**WHAT THIS TASK INVOLVES:** Copy each line of the data below with the word "website".

*** Opening of RECORDS SUPPLIED ***

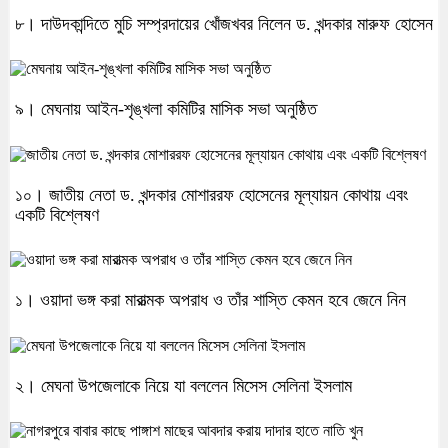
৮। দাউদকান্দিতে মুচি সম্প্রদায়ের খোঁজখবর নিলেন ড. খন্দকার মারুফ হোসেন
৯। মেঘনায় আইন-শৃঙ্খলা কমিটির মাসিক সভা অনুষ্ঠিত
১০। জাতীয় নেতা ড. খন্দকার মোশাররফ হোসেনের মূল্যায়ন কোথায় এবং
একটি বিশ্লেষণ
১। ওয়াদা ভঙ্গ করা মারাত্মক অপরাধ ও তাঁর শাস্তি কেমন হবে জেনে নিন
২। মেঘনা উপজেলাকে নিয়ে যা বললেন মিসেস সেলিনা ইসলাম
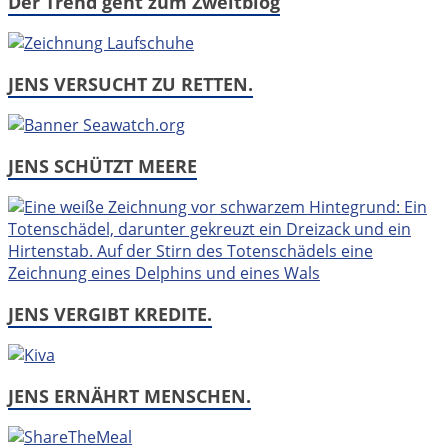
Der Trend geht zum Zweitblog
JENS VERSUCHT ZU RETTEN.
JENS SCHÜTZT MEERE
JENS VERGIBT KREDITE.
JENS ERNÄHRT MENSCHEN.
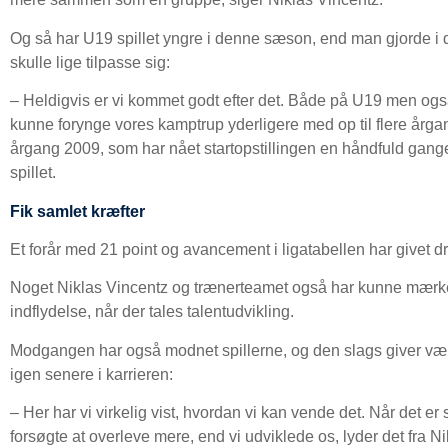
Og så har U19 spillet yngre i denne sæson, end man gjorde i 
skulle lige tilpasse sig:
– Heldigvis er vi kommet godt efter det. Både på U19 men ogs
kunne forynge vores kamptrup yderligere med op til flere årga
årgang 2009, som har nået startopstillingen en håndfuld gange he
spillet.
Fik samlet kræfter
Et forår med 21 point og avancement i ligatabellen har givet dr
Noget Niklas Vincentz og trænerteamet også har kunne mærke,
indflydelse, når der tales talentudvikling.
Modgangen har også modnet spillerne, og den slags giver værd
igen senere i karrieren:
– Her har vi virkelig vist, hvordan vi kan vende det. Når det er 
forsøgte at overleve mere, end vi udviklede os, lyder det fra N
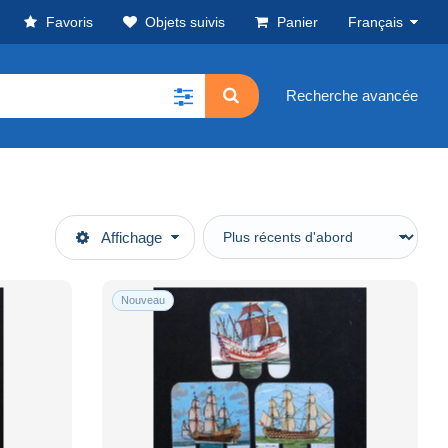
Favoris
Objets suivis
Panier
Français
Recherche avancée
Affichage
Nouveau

*** Close of RECORDS SUPPLIED ***
*** Opening of RECORDS SUPPLIED ***

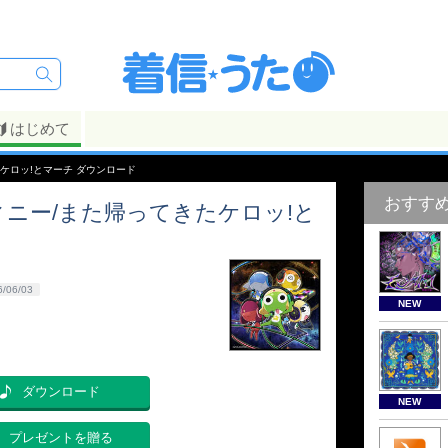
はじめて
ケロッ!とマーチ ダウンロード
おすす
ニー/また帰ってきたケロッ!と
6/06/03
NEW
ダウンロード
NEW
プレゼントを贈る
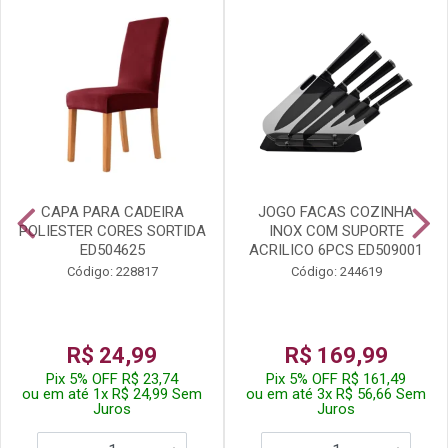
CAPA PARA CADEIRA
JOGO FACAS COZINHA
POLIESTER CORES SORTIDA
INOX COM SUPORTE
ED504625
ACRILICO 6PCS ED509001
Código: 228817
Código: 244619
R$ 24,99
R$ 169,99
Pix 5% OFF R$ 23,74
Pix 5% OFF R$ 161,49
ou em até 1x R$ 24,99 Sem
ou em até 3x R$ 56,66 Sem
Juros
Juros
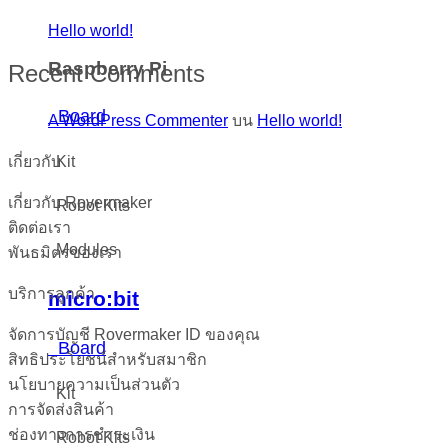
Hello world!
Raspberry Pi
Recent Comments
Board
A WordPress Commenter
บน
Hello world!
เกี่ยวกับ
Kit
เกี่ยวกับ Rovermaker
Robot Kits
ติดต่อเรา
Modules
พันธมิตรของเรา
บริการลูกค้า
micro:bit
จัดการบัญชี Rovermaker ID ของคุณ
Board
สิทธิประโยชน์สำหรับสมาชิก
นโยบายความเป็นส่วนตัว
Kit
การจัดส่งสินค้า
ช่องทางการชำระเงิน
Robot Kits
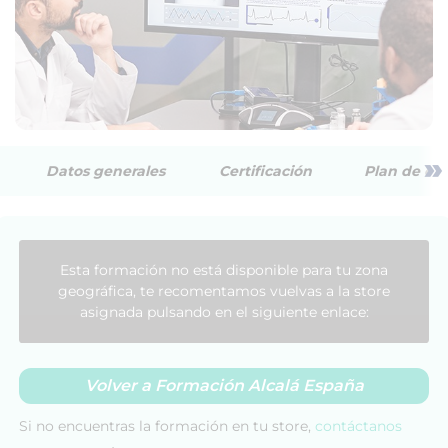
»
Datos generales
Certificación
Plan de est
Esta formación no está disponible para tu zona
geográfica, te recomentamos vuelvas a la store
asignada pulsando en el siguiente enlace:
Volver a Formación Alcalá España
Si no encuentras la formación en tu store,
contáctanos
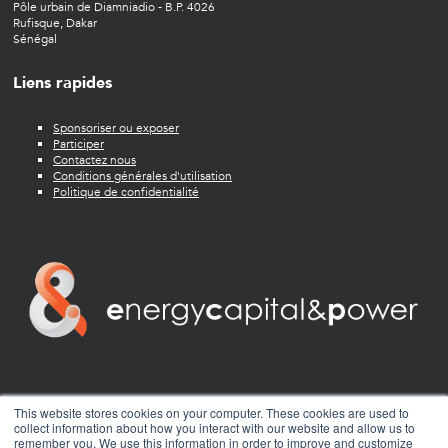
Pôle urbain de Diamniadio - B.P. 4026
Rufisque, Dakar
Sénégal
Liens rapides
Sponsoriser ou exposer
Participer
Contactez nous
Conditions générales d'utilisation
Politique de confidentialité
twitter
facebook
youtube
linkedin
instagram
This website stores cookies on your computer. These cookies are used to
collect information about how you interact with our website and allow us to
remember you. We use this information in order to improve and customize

*** Close of RECORDS SUPPLIED ***

**FINISHED EXERCISE:**
This website stores cookies on your computer. These cookies are used to
collect information about how you interact with our website and allow us to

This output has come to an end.